Imagine for a moment that you are in need of medical assistance (Get well soon!) and are interviewing two doctors that are candidates to perform the procedure. One you find to be highly skilled; complete with an office stacked floor to ceiling with awards and certificates of achievement. However, you don’t really “click” and find her personality to be somewhat abrasive. The second doctor seems competent as well, but doesn’t have quite the same flash or pedigree. Her bedside manner, on the other hand, is exceptional. She is empathetic, patiently answers your questions and is someone you can imagine being friends with under different circumstances.
Which doctor would you choose?
We will return to our two doctors, but first let’s turn our attention to the benefits of expertise and empathy in the world of financial services. A 2014 study by two Swedish researchers in the Journal of Financial Intermediation, set out to answer the question, “Do financial experts make better investment decisions?”Their answer? A resounding, “No.” To quote them directly, “We find no evidence that financial experts make better investment decisions than peers: they do not outperform, do not diversify their risks better, and do not exhibit lower behavioral biases.” It would seem that financial professionals then, are not practicing what they preach. A finding that adds another damning chapter to the volumes of research on the poor track record of financial “experts” in forecasting future market moves. So, if expertise in the world of high finance is so ethereal – why bother working with a professional at all?

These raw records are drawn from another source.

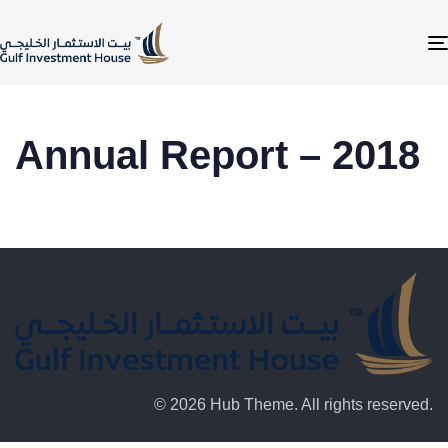
Annual Report – 2018
© 2026 Hub Theme. All rights reserved.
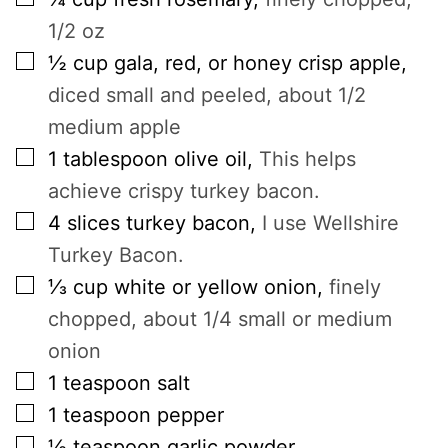
1/2 oz
▢
½
cup
gala, red, or honey crisp apple
,
diced small and peeled, about 1/2
medium apple
▢
1
tablespoon
olive oil
,
This helps
achieve crispy turkey bacon.
▢
4
slices
turkey bacon
,
I use Wellshire
Turkey Bacon.
▢
⅓
cup
white or yellow onion
,
finely
chopped, about 1/4 small or medium
onion
▢
1
teaspoon
salt
▢
1
teaspoon
pepper
▢
½
teaspoon
garlic powder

The answer lies in our flawed psychology and our ability to help others even when we cannot help ourselves. A study conducted by Aon Hewitt compared the investment performance of those who received financial advice (“Help” group) versus those who took a do-it-yourself approach (“Non-Help” group). The advice was delivered online, and was tailored to the specific needs of their portfolio, (although it remains unclear to me whether the advice was automated or delivered by a professional). However, one finding was unambiguous – across all ages, income levels and market conditions, those who received advice outperformed those who did not, to the tune of 1.86% per year net of fees.
Of equal significance was the finding that the positive impact of financial help was most profound during periods of great market volatility, rising to 2.92% per year (net of fees) outperformance during the time we now know as “The Great Recession.” It takes just a bit of middle school math to demonstrate that the power of 2% per year benefit, compounded over an investment lifetime, can easily be the difference between whether or not someone has adequate resources with which to retire.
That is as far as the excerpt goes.